> ACTION ITEM:
Return the entries exactly. Images are not part of the copy.

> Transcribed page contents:
· · · · · · ·

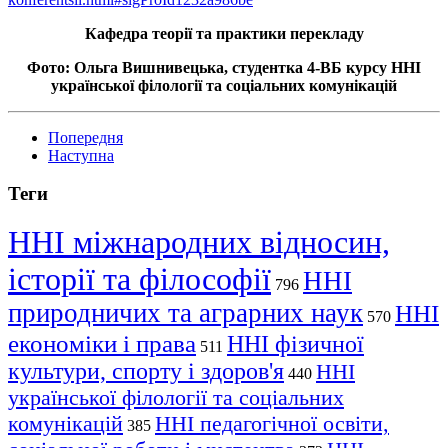
Кафедра теорії та практики перекладу
Фото: Ольга Вишнивецька, студентка 4-ВБ курсу ННІ
української філології та соціальних комунікацій
Попередня
Наступна
Теги
ННІ міжнародних відносин,
історії та філософії
ННІ
796
природничих та аграрних наук
ННІ
570
економіки і права
ННІ фізичної
511
культури, спорту і здоров'я
ННІ
440
української філології та соціальних
комунікацій
ННІ педагогічної освіти,
385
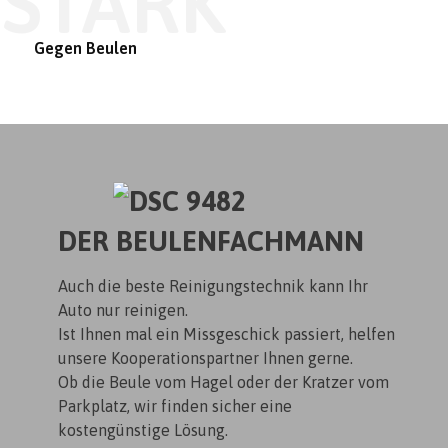
STARK
Gegen Beulen
DER BEULENFACHMANN
Auch die beste Reinigungstechnik kann Ihr
Auto nur reinigen.
Ist Ihnen mal ein Missgeschick passiert, helfen
unsere Kooperationspartner Ihnen gerne.
Ob die Beule vom Hagel oder der Kratzer vom
Parkplatz, wir finden sicher eine
kostengünstige Lösung.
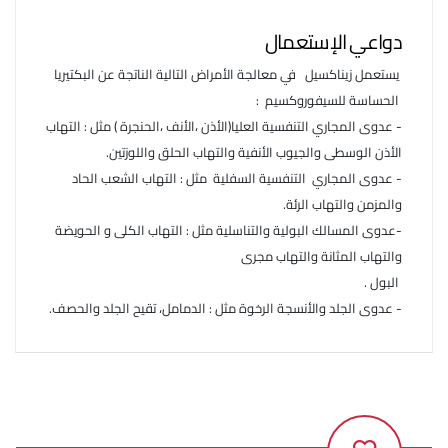
دواعي الإستعمال
يستعمل زيناكسيل في معالجة الأمراض التالية الناتجة عن البكتيريا
الحساسة للسيفوروكسيم :
- عدوى المجاري التنفسية العليا(الأذن ،الأنف ،الحنجرة ) مثل : التهاب
الأذن الوسطى والجيوب الأنفية والتهاب الحلق واللوزتين.
- عدوى المجاري التنفسية السفلية مثل : التهاب الشعب الحاد
والمزمن والتهاب الرئة.
-عدوى المسالك البولية والتناسلية مثل : التهاب الكلى و الحويضة
والتهاب المثانة والتهاب مجرى
البول .
- عدوى الجلد والأنسجة الرخوة مثل : الدمامل، تقيح الجلد والحصف.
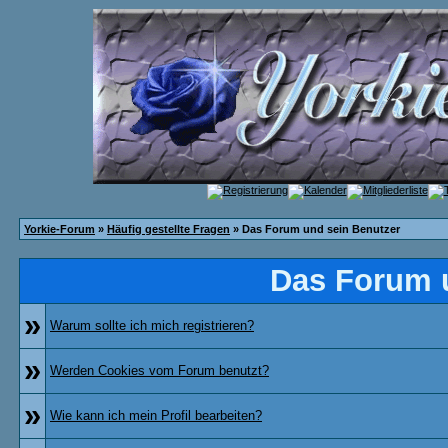
Yorkie-Forum
»
Häufig gestellte Fragen
» Das Forum und sein Benutzer
Das Forum 
»
Warum sollte ich mich registrieren?
»
Werden Cookies vom Forum benutzt?
»
Wie kann ich mein Profil bearbeiten?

· · · · · · ·

> EXERCISE RESULT:
Кафедра теорії та практики перекладу
Фото: Ольга Вишнивецька, студентка 4-ВБ курсу ННІ
української філології та соціальних комунікацій
Попередня
Наступна
Теги
ННІ міжнародних відносин,
історії та філософії
ННІ
796
природничих та аграрних наук
ННІ
570
економіки і права
ННІ фізичної
511
культури, спорту і здоров'я
ННІ
440
української філології та соціальних
комунікацій
ННІ педагогічної освіти,
385
STARK
Gegen Beulen
DER BEULENFACHMANN
Auch die beste Reinigungstechnik kann Ihr
Auto nur reinigen.
Ist Ihnen mal ein Missgeschick passiert, helfen
unsere Kooperationspartner Ihnen gerne.
Ob die Beule vom Hagel oder der Kratzer vom
Parkplatz, wir finden sicher eine
kostengünstige Lösung.
دواعي الإستعمال
يستعمل زيناكسيل في معالجة الأمراض التالية الناتجة عن البكتيريا
الحساسة للسيفوروكسيم :
- عدوى المجاري التنفسية العليا(الأذن ،الأنف ،الحنجرة ) مثل : التهاب
الأذن الوسطى والجيوب الأنفية والتهاب الحلق واللوزتين.
- عدوى المجاري التنفسية السفلية مثل : التهاب الشعب الحاد
والمزمن والتهاب الرئة.
-عدوى المسالك البولية والتناسلية مثل : التهاب الكلى و الحويضة
والتهاب المثانة والتهاب مجرى
البول .
- عدوى الجلد والأنسجة الرخوة مثل : الدمامل، تقيح الجلد والحصف.
Yorkie-Forum
»
Häufig gestellte Fragen
» Das Forum und sein Benutzer
Das Forum 
»
Warum sollte ich mich registrieren?
»
Werden Cookies vom Forum benutzt?
»
Wie kann ich mein Profil bearbeiten?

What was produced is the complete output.